Save Humanity

Problem Statement :

Oh!! Mankind is in trouble again. This time, it's a deadly disease spreading at a rate never seen before. The need of the hour is to set up efficient virus detectors. You are the lead at Central Hospital and you need to find a fast and reliable way to detect the footprints of the virus DNA in that of the patient.

The DNA of the patient as well as of the virus consists of lowercase letters.

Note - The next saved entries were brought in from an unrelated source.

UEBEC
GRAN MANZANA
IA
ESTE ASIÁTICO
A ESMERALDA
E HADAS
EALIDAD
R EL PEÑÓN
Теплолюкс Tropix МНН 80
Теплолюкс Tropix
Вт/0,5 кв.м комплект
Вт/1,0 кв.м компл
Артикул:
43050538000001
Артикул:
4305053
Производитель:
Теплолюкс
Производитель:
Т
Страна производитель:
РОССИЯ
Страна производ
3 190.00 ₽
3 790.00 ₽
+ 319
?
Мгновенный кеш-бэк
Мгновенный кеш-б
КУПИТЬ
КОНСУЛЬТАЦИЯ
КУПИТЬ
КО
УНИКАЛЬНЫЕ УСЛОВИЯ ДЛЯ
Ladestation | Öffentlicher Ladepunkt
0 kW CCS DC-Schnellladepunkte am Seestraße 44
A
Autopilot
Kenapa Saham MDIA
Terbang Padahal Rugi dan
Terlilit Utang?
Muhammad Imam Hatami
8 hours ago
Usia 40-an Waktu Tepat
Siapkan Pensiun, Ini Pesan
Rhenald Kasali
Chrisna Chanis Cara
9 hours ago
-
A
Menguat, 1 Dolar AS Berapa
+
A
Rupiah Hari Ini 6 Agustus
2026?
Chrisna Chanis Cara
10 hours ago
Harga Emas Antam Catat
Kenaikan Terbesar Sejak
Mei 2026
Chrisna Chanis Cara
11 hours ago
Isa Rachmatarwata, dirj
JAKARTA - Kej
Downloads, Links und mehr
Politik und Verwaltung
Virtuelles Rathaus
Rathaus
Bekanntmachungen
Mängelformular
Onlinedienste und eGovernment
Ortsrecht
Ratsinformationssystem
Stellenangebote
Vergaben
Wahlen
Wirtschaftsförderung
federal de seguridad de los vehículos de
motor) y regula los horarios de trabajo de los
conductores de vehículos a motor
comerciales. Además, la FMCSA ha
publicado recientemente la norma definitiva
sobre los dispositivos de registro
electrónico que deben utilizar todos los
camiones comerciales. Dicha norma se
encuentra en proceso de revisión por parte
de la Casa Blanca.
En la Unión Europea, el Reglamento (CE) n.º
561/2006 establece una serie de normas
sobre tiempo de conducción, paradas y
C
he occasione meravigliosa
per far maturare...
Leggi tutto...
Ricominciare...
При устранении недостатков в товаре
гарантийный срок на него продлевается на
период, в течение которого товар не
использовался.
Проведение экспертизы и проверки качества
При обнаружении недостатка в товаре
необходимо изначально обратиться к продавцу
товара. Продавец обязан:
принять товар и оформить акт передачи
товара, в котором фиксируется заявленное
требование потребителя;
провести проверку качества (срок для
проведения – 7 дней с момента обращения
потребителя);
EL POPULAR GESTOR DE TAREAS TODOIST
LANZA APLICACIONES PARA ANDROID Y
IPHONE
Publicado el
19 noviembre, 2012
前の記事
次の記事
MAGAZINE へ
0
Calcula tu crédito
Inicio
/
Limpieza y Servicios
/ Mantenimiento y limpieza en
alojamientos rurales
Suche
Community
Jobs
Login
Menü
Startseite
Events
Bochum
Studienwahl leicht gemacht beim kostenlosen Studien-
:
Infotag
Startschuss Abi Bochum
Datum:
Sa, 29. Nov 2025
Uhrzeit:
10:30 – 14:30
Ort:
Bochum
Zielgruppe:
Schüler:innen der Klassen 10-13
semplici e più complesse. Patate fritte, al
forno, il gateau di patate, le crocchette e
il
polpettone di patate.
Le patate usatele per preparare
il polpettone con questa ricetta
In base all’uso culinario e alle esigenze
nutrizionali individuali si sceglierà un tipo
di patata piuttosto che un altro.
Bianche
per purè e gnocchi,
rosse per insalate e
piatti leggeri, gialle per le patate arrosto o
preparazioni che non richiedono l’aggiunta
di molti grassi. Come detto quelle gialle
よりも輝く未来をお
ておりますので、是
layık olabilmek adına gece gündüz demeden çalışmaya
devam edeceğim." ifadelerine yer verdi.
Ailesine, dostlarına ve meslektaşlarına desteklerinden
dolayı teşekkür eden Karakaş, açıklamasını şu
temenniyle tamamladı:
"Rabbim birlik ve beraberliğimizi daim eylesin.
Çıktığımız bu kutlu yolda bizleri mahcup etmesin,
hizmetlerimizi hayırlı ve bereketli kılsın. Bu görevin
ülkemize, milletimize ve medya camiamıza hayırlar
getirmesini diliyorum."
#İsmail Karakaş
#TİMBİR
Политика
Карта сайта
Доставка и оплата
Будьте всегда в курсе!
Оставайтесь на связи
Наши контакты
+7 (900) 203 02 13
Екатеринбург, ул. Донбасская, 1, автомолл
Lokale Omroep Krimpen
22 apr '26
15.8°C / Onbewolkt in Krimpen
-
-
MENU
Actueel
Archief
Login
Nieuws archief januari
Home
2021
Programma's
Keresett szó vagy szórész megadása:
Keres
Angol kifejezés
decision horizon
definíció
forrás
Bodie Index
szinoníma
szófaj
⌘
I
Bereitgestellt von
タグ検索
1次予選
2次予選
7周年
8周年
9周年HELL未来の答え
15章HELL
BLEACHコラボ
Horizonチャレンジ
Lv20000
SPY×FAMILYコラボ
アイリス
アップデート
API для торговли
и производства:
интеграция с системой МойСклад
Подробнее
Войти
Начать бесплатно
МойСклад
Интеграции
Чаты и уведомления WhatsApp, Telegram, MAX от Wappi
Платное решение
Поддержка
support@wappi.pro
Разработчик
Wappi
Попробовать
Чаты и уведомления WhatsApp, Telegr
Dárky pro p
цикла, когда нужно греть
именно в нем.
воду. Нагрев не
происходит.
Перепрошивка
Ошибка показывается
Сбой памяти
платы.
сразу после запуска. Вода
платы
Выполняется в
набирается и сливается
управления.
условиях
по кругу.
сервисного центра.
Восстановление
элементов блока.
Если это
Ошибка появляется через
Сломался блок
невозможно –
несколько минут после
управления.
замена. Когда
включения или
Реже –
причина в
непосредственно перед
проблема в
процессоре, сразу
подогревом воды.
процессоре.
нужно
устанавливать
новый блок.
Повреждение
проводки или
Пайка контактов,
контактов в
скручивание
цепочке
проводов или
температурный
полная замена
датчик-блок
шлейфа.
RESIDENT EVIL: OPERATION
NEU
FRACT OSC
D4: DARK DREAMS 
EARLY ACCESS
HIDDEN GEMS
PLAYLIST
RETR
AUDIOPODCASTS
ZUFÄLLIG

Since the collected data is raw, there may be some errors. You will need to find all substrings in the patient DNA that either exactly match the virus DNA or have at most one mismatch, i.e., a difference in at most one location.

For example, "aa" and "aa" are matching, "ab" and "aa" are matching, while "abb" and "bab" are not.

Function Description

Complete the virusIndices function in the editor below. It should print a list of space-separated integers that represent the starting indices of matching substrings in increasing order, or No match!.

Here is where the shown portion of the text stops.